YONGSAN GARRISON, South Korea — People who sign up with a U.S.-based VoIP service by June 21 will have the option of choosing a phone number in the United States.

Those who miss the deadline must use a South Korean company if they want the Internet calling service, meaning friends and family members must pay international calling rates.

U.S. Forces Korea deputy chief of staff Air Force Maj. Gen.

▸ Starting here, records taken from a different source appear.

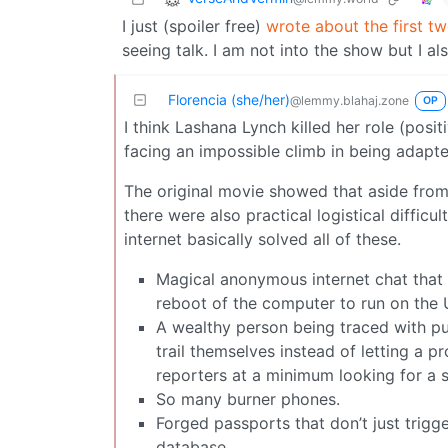
I just (spoiler free)
wrote about the first t
seeing talk. I am not into the show but I a
Florencia (she/her)
@lemmy.blahaj.zone
OP
I think Lashana Lynch killed her role (posi
facing an impossible climb in being adapt
The original movie showed that aside fro
there were also practical logistical difficu
internet basically solved all of these.
Magical anonymous internet chat that 
reboot of the computer to run on the 
A wealthy person being traced with pu
trail themselves instead of letting a p
reporters at a minimum looking for a si
So many burner phones.
Forged passports that don’t just trigg
database.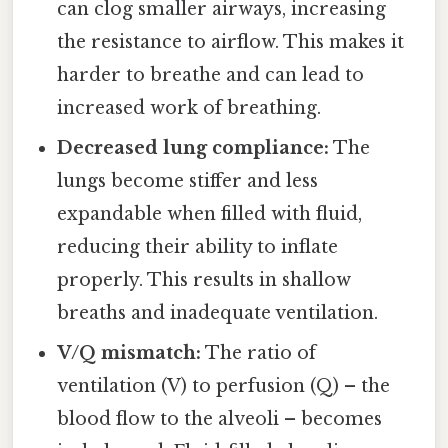
can clog smaller airways, increasing
the resistance to airflow. This makes it
harder to breathe and can lead to
increased work of breathing.
Decreased lung compliance:
The
lungs become stiffer and less
expandable when filled with fluid,
reducing their ability to inflate
properly. This results in shallow
breaths and inadequate ventilation.
V/Q mismatch:
The ratio of
ventilation (V) to perfusion (Q) – the
blood flow to the alveoli – becomes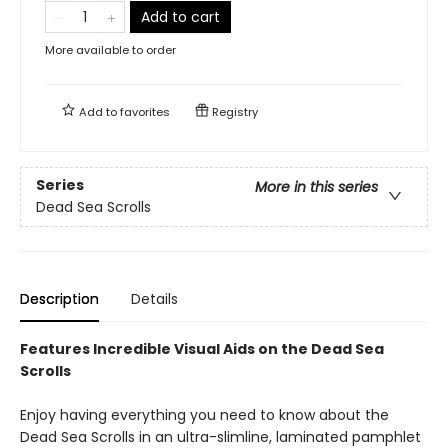
Add to cart
More available to order
Add to
favorites
Registry
Series
More in this series
Dead Sea Scrolls
Description
Details
Features Incredible Visual Aids on the Dead Sea
Scrolls
Enjoy having everything you need to know about the
Dead Sea Scrolls in an ultra-slimline, laminated pamphlet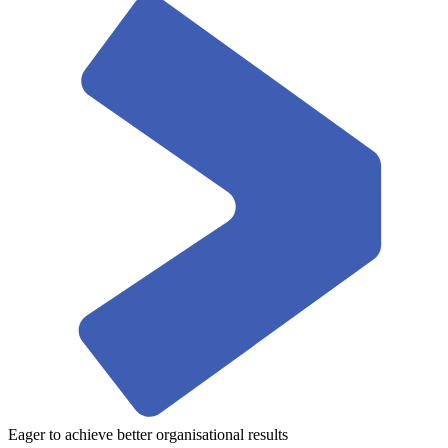
Eager to achieve better organisational results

Stephen T. Sargeant believes proper planning will help spare callers from the United States from having to pay expensive overseas rates.

He said there is some possibility of inconvenience.

“That is one of the drawbacks, today,” Sargeant said. “That’s not to say that in the future Korean companies won’t have the ability to purchase U.S. phone numbers, but today they don’t.”

He said that with the military community’s busy schedule — and the time difference between the peninsula and the United States — most people schedule their calls, meaning the Korea-based person likely would be the one calling home.

In the case where an emergency — or celebration — necessitates an impromptu call, he envisions the following scenario:

“Tom, this is Mom calling (from America).”

“Great Mom, I’ll talk to you in a minute.”

Tom then hangs up and calls back via his computer.

Sargeant allowed that the scenario isn’t perfect, but he stressed that the command will keep working the issue of getting its contracted South Korean Internet company to provide U.S. numbers.

“But do I think it’s going to happen in the next couple months?” he asked. “Absolutely not.”